One day in in 2007 my wife and I were reading a funny article I found on Digg.com and I thought to myself, I can do that. I bet my wife that I could get 1 million people to visit my site in one year. Not pageviews but uniques. I decided there were two niches that I knew and would have to focus on, plants or trading. There were no funny trading sites or sites that showed the fun things you could do with your trading profits so I concentrated on this. Over the next year I realized I would have to stray from this a bit in order to reach my million readers so I just started writing straight up comedy. Childish comedy but things that an 18-30 year old male would find funny. Things like this that eventually would be the top story on Digg and even occassionally make it on “Best Week Ever” and “Diggnation” I was on both of those shows many times. Eventually I got to the point that I was receiving a million uniques A MONTH. Here are 10 things I learned from my experience
1. Traffic is a powerful and addicting thing: Once you get 200,000 visits in a day you are constantly trying to get it again. The power it gives you is immense. I would send over 20,000 hits to friends’ little sites on a particular day just to brag. It was more than money, it was the thought that so many people actually cared what I wrote.

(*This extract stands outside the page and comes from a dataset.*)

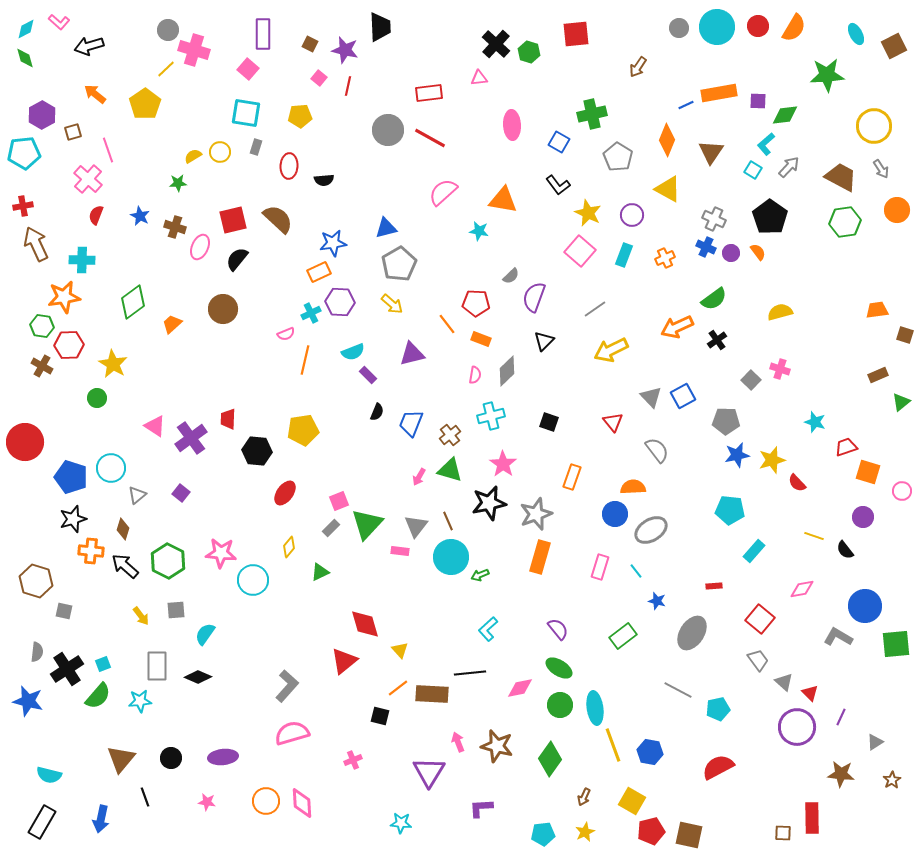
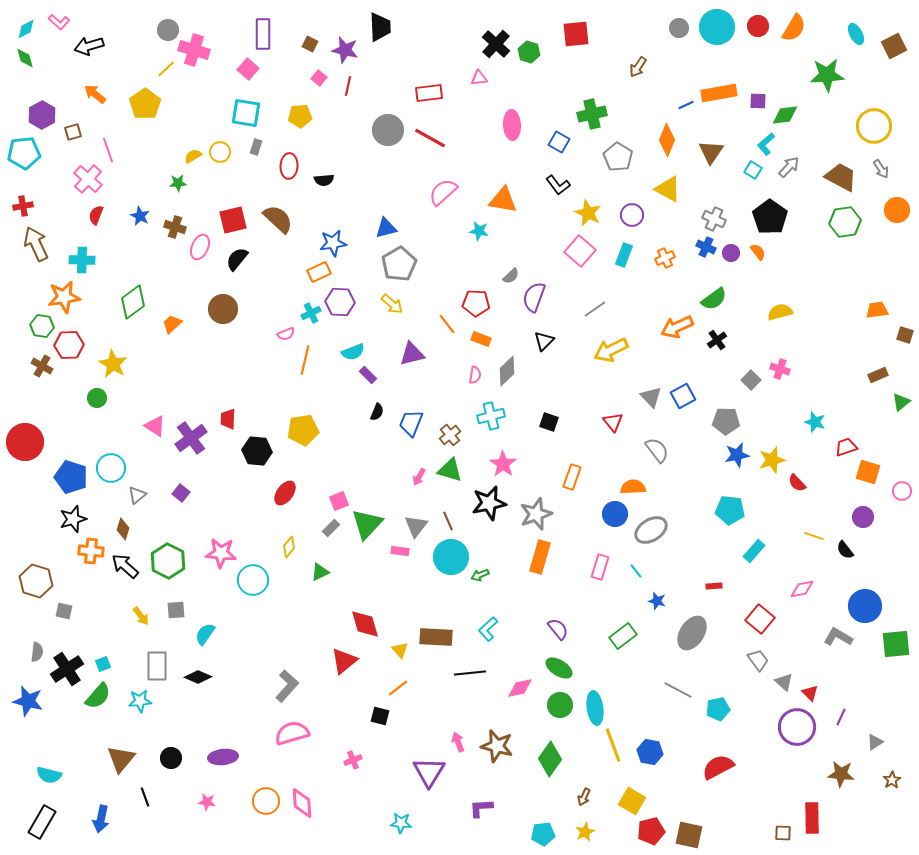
brown rectangle at (432, 694): moved 4 px right, 57 px up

2. It’s not what you know, it’s who you know. The only reason my site became popular is because some top users on Digg liked my writing. They submitted my stuff every day. From there it spread like the plague around the net. Enough links built and made it into a PR6. From there it mushroomed. Once I had great traffic I met other site owners of great traffic and we would trade back and forth. I would get traffic, direct a portion of it to them and they would return the favor. A big circle of traffic
3. Just because you get traffic doesn’t mean you can monetize it. It took me a full year to figure out how to make $1K a month. I got a half a million people visiting and yet I barely made any money. It wasn’t the best of traffic and Digg traffic is almost impossible to monetize but eventually I figured it out. Traffic from humor and celebrity sites are much lower CPM but eventually I realized who was trying to reach my readers and was able to sell some ads.

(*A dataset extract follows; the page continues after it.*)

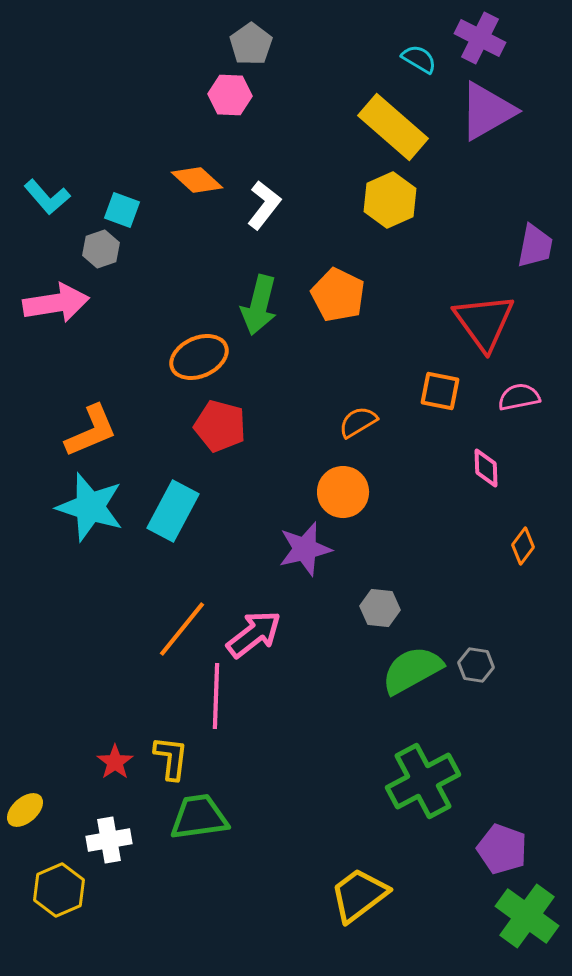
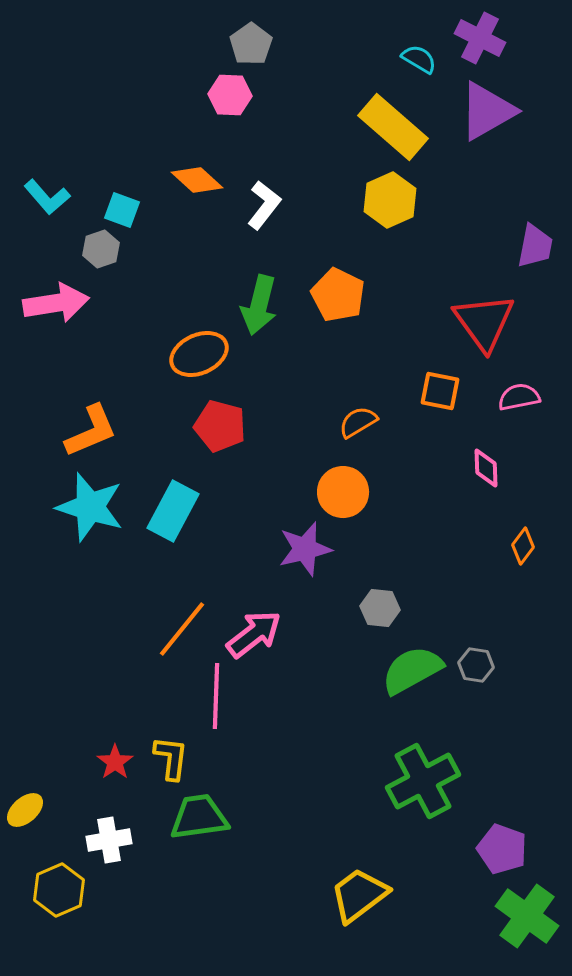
orange ellipse at (199, 357): moved 3 px up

4. To make money you have to plan on your site being successful. I may have said I was going to get a million visitors but I certainly didn’t set my site up to do anything with it. It was laid out poorly, not at all sticky, and super busy. The readers always told me what was wrong with the site and eventually other site owners shared their successes with me. I may not be a quick learner but at least I’m a learner.
5. If you want people to come back you HAVE to write everyday. Consistency is key to a blog. I wrote 4 articles every day. I came up with the ‘theme’ of each post and stuck with it. Quantity doesn’t make up for quality but with quantity comes occasional quality.
6. Social media can be very powerful. People make a good living controlling the traffic at social media sites. I know this because I was part of it. Digg, Reddit, Slashdot and now Twitter drive millions of eyeballs per day. People build themselves up as “power users” of these social media sites because of the power that comes with the ability to get it to the front page or in the tweets of thousands. They are paid well to send it to you. It may not be payment in cash but they are certainly rewarded.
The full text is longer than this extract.